__Exercise description__. Your answer should be the lines of the data below that contain "gestisce".

[Records from a collection]
▼

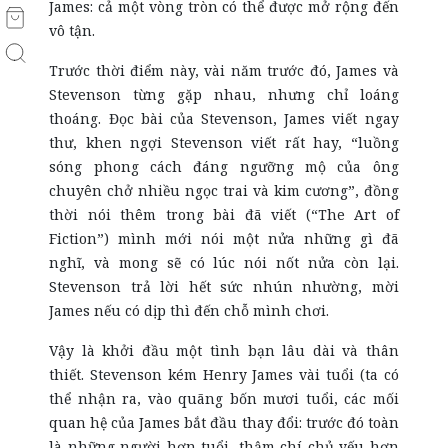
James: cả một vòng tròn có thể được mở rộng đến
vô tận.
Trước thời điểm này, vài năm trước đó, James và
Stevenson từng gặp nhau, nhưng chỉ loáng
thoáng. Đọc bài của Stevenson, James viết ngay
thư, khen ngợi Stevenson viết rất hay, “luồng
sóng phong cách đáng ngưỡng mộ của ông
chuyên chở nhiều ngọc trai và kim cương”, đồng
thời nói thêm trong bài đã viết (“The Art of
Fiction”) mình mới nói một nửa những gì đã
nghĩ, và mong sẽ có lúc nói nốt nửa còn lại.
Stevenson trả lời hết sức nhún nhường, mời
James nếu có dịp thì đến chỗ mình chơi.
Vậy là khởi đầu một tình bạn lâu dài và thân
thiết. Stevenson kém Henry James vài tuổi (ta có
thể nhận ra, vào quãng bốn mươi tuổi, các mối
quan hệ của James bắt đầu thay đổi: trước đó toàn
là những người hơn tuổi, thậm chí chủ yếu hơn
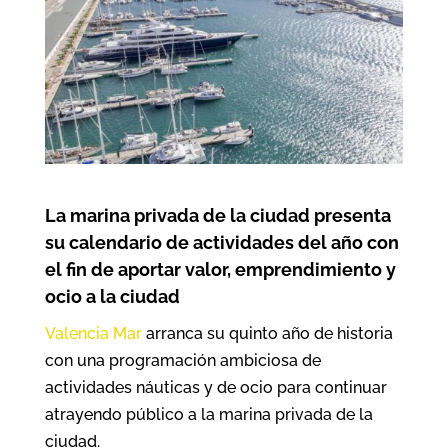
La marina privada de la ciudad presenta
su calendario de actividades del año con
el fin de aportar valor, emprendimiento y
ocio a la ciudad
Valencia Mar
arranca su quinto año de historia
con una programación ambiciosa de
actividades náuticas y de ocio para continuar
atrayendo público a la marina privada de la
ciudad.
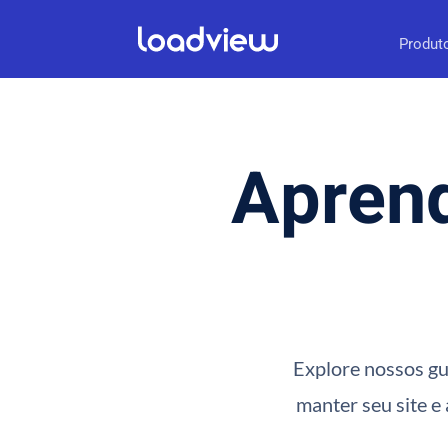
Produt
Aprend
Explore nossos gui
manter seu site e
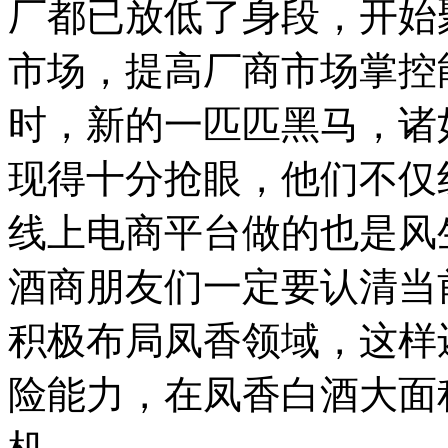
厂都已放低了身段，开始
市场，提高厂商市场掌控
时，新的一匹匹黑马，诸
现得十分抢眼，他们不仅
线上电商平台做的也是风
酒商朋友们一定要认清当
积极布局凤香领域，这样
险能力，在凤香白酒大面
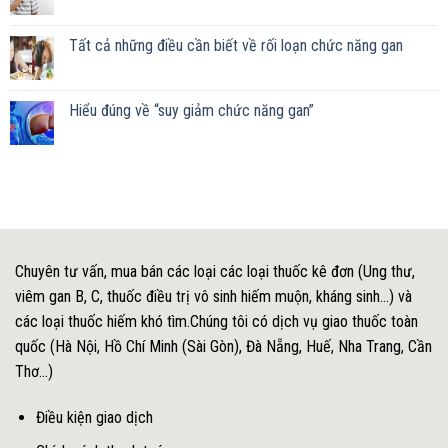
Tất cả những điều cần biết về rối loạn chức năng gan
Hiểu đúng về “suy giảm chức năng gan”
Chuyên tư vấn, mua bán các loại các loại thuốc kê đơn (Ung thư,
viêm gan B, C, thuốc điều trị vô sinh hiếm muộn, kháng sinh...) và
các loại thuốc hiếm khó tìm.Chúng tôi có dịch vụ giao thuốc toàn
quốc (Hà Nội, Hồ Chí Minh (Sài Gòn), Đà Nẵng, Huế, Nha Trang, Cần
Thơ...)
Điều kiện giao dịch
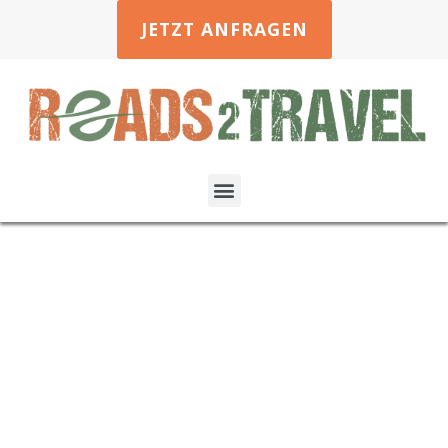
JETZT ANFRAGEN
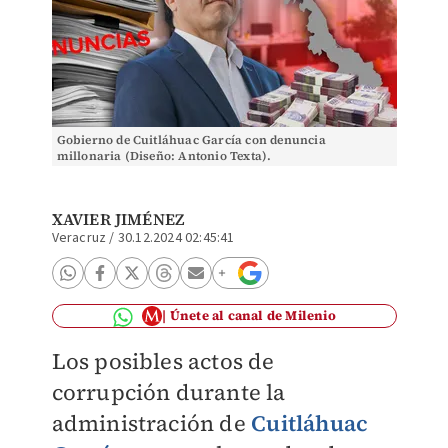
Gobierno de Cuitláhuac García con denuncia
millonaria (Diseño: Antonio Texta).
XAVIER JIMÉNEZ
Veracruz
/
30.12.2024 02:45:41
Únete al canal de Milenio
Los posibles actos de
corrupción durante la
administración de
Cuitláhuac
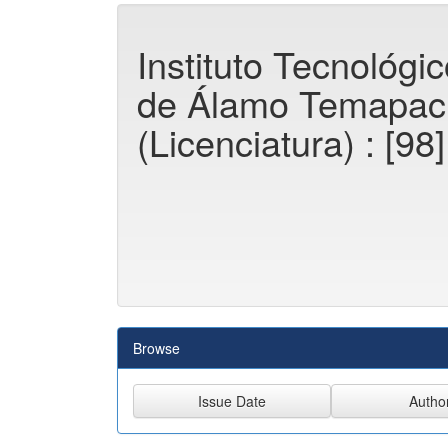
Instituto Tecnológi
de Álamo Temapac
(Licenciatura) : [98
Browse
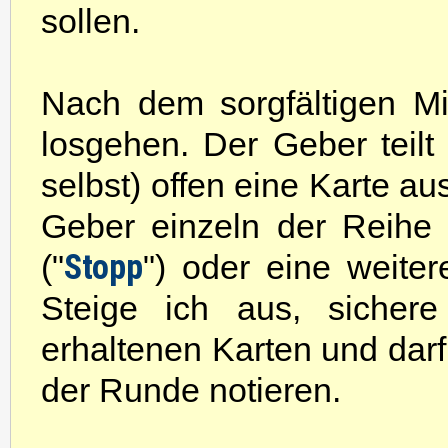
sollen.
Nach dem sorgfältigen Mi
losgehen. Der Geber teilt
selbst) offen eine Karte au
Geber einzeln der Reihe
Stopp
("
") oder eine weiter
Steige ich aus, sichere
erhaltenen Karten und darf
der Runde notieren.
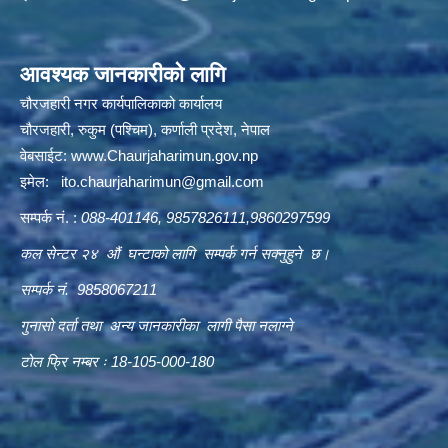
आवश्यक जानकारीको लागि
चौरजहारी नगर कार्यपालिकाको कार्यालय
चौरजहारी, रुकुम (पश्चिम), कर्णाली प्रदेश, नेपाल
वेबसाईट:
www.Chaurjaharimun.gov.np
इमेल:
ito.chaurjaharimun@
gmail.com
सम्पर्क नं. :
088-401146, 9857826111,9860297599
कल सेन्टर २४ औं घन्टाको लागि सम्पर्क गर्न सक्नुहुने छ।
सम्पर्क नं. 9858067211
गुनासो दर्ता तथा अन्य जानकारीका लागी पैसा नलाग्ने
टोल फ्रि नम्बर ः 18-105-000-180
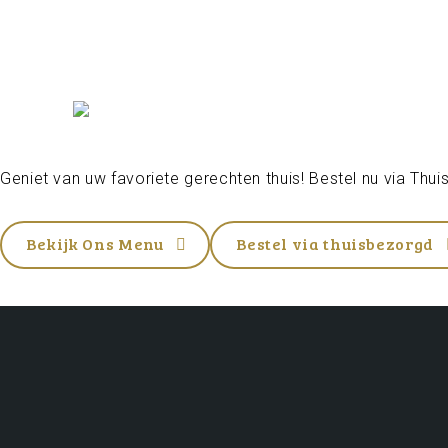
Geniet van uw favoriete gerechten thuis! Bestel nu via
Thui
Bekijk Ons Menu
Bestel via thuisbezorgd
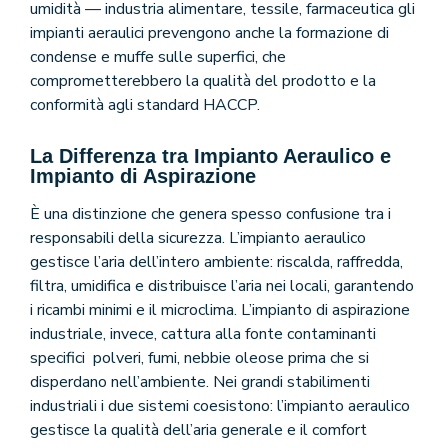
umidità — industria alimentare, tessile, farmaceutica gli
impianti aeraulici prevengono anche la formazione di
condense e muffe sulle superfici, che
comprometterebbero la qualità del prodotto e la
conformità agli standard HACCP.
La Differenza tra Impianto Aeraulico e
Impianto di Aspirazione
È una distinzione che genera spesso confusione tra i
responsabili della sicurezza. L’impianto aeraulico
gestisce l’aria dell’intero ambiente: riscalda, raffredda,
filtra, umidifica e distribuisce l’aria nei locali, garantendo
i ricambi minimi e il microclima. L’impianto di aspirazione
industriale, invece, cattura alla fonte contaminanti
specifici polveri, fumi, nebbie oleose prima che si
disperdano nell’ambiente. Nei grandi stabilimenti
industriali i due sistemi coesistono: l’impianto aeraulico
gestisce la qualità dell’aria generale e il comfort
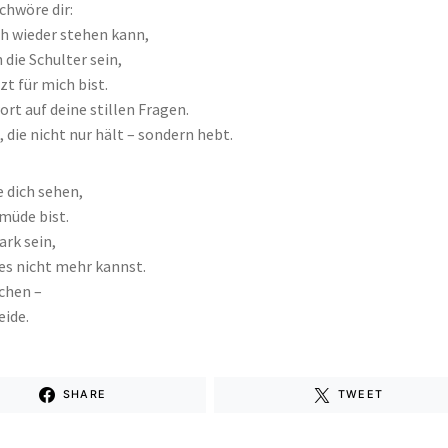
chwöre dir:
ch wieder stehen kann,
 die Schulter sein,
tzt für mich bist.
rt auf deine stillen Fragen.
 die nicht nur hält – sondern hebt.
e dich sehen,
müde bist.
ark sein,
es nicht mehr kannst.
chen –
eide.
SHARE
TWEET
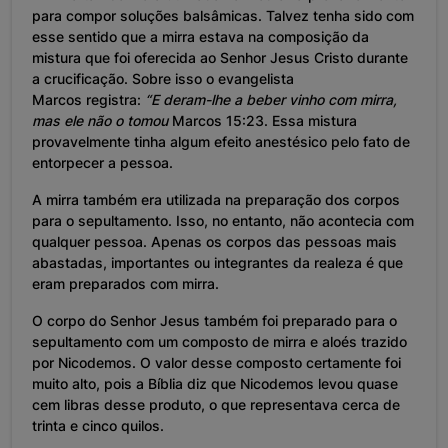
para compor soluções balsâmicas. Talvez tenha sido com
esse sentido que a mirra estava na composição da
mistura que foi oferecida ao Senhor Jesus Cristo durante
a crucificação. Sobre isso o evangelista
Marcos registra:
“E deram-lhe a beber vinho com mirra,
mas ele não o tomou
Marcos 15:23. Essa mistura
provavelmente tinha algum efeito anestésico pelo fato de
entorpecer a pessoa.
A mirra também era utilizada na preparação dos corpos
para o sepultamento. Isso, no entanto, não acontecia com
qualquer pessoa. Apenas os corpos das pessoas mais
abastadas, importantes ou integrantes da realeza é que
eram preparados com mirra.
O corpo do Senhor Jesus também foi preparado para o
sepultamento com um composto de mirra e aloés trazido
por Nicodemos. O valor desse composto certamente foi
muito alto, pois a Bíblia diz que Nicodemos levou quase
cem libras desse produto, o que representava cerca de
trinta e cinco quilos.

▲

__Solution for this exercise__.
gestisce l’aria dell’intero ambiente: riscalda, raffredda,
gestisce la qualità dell’aria generale e il comfort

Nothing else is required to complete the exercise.